Privacy Policy
Effective date: 31 March 2026
1. Introduction and Data Controller
This Privacy Policy explains how Smart Media Projects (“we”, “us”, “Timply”) collects, uses, and protects your personal data when you use timply.io.
Data Controller
Smart Media Projects
Amsterdam, Netherlands
KVK: 70766088
BTW: NL002431036B69
Contact: support@timply.io
2. What Data We Collect
We collect the following categories of personal data:
- Account data: email address, first name, last name, and a securely hashed password.
- Billing data: Stripe customer ID, subscription tier, and billing interval. We never store your credit card number — Stripe handles all card data directly.
- Template content: HTML and text templates you create or import into Timply.
- Brand data: brand name, website URL, and extracted colours, fonts, and voice attributes.
- Usage data: feature usage, access timestamps, and IP addresses (for security purposes).
- Device data: browser type and operating system, from standard HTTP headers.
3. How We Use Your Data
We process your personal data for the following purposes, each with a specific legal basis under the GDPR:
| Purpose | Legal basis |
|---|---|
| Provide the service (account, templates, library) | Art. 6(1)(b) — contract performance |
| Process payments via Stripe | Art. 6(1)(b) — contract performance |
| AI-assisted template editing and brand analysis | Art. 6(1)(b) — contract performance |
| Send transactional emails (password reset, verification) | Art. 6(1)(b) — contract performance |
| Security and fraud prevention | Art. 6(1)(f) — legitimate interest |
4. AI Processing Disclosure
Timply uses AI to help you edit templates and analyse your brand. Here is how that works:
- When you use AI editing features, your template content is sent to the Google Gemini API for processing.
- During onboarding, your brand information (website URL, brand name) is sent to Google Gemini for brand analysis.
- Google acts as a data processor under our Data Processing Agreement.

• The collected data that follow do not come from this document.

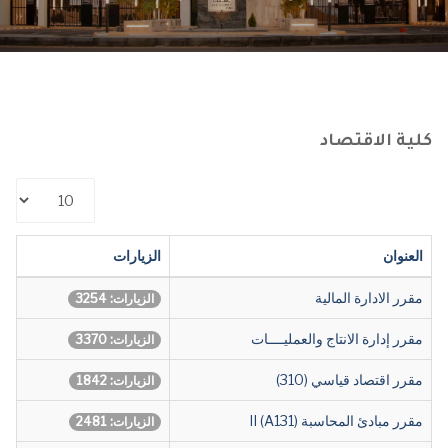
كلية الاقتصاد
عدد
الإظهارات:
العنوان
الزيارات
مقرر الادارة المالية
الزيارات: 3254
مقرر إدارة الانتاج والعمليــــات
الزيارات: 3370
مقرر اقتصاد قياسي (310)
الزيارات: 1842
مقرر مبادئ المحاسبة (A131) II
الزيارات: 2481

- AI outputs are clearly presented as AI-assisted — you always review and approve changes before they are applied.
- We do not use your content to train AI models.
5. Third-Party Processors
We share your data with the following service providers, each acting as a data processor on our behalf:
| Processor | Purpose | Data shared |
|---|---|---|
| Google (Gemini API) | AI template editing and brand analysis | Template content, brand info |
| Stripe | Payment processing | Name, email, subscription metadata |
| SendGrid | Transactional email | Email address, name |
| Hetzner | Hosting (backend and database) | All application data |
| Cloudflare | CDN, DNS, and R2 object storage | Static assets, media uploads |
| Vercel | Frontend hosting | No personal data (static assets only) |
6. International Data Transfers
Some of our processors are based outside the EU:
- Google (US) and Stripe (US): transfers are protected by EU Standard Contractual Clauses (SCCs) and supplementary measures.

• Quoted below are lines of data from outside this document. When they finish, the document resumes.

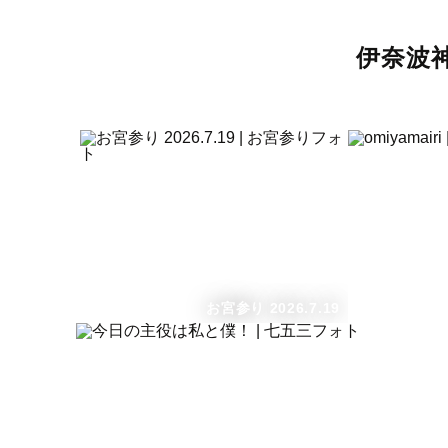
。
じいじばあばは写真に撮られ慣れ
us how to 
ていないのですが、孫をかわいが
which look
伊奈波
っている自然な笑顔を残していた
だけて、とても嬉しかったです。
急なリクエストにも快く応えてく
ださり、我が子のかわいいポージ
ングも逃さず撮影していただい
て、本当に感謝しています😭 当
日の雰囲気が伝わる素敵な写真ば
かりで、いつか子どもと一緒に見
返せる日が今から楽しみです！
お宮参り 2026.7.19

- SendGrid (US): transfers under SCCs.
- Hetzner: EU-based — no international transfer.
- Cloudflare: SCCs in place for any data processed outside the EU.
- Vercel: SCCs in place. No personal data is processed.
7. Data Retention
- Account data and template content: retained while your account is active. Deleted within 30 days of account deletion.

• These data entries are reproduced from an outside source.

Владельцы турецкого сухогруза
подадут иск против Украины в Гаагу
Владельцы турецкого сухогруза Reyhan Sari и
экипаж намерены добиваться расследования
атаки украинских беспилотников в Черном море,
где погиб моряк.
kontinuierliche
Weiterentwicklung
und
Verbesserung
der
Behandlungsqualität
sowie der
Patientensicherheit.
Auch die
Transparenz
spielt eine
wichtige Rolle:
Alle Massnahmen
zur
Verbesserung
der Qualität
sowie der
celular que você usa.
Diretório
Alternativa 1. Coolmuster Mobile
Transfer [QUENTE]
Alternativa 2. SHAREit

- Billing records: retained for 7 years as required by Dutch tax law (fiscale bewaarplicht).
- Security logs: retained for 90 days.
8. Your Rights
Under the GDPR, you have the following rights regarding your data:
- Access (Art. 15): request a copy of your personal data.
- Rectification (Art. 16): correct inaccurate data.
- Erasure (Art. 17): request deletion of your data.
- Restriction (Art. 18): limit how we process your data.
- Portability (Art. 20): receive your data in a structured, machine-readable format.
- Object (Art. 21): object to processing based on legitimate interest.
To exercise any of these rights, email us at support@timply.io. We will respond within 30 days.
9. Cookies and Local Storage
Timply uses localStorage to store your authentication token. This is strictly necessary for the service to function and does not require consent under the ePrivacy Directive (Telecommunicatiewet).
We do not use third-party tracking cookies, analytics cookies, or advertising cookies. No cookie consent banner is needed.
10. Children
Timply is not directed at individuals under the age of 16. We do not knowingly collect personal data from minors.
11. Changes to This Policy
We may update this Privacy Policy from time to time. If we make material changes, we will notify registered users by email. Continued use of the service after 30 days constitutes acceptance of the updated policy.
12. Complaints
If you have a concern about how we handle your data, please contact us first at support@timply.io.
You also have the right to lodge a complaint with the Dutch Data Protection Authority (Autoriteit Persoonsgegevens) at autoriteitpersoonsgegevens.nl.